▶ **TASK DIRECTIONS**:
Pick out each line in these entries that contains the string "Good".
EXERCISE DATA: Begin
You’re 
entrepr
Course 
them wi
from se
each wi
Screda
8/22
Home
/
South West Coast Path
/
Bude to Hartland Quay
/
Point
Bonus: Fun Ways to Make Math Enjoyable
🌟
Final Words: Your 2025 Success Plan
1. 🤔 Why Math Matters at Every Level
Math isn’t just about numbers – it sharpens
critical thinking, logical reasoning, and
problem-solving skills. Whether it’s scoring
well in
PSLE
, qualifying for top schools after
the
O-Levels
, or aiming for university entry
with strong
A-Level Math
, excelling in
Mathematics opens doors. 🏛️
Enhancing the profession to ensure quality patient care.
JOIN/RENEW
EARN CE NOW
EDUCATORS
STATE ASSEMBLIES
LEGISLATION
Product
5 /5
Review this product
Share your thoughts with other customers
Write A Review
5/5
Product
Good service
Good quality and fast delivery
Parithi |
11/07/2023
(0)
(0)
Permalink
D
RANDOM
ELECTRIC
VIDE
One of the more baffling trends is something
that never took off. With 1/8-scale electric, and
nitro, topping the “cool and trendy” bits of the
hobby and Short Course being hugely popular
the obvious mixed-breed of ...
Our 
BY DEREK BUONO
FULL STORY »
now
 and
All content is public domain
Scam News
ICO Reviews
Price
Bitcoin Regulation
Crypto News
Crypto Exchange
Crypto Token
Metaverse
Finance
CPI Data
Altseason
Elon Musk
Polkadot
EXERCISE DATA: End
EXERCISE DATA: Begin
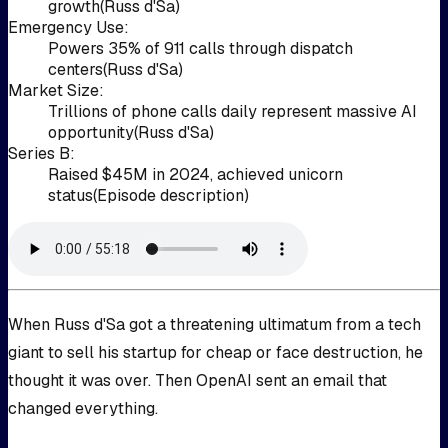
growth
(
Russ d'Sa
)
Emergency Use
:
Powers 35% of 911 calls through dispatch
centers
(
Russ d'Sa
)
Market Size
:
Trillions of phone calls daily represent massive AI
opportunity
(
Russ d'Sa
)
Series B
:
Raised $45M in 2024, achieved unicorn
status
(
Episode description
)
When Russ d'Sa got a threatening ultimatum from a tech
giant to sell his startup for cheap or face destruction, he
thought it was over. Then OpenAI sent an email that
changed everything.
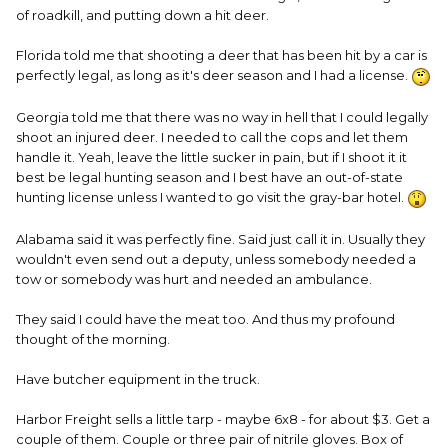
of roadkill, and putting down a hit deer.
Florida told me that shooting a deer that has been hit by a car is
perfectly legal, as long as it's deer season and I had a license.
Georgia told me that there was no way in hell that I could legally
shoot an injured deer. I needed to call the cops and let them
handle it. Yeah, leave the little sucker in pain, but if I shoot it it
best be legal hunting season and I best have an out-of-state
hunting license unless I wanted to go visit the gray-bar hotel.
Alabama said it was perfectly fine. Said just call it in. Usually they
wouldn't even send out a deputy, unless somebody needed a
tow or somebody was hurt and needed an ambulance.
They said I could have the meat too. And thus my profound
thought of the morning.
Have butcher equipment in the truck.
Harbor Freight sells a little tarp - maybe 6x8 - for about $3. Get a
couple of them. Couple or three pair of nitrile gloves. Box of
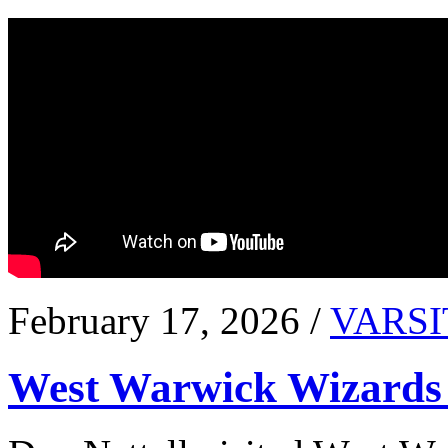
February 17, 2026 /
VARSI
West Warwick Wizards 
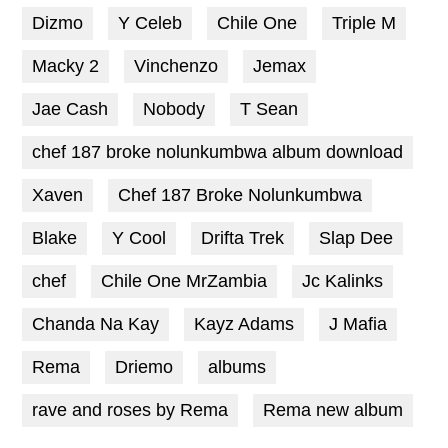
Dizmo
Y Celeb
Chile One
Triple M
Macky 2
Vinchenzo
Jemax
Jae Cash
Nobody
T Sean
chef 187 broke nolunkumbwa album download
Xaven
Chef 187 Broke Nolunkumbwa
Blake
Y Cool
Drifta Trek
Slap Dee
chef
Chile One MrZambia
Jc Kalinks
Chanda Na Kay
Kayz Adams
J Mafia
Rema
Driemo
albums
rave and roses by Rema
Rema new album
EXERCISE DATA: End
▶ **ANSWER SECTION**:
Good service
Good quality and fast delivery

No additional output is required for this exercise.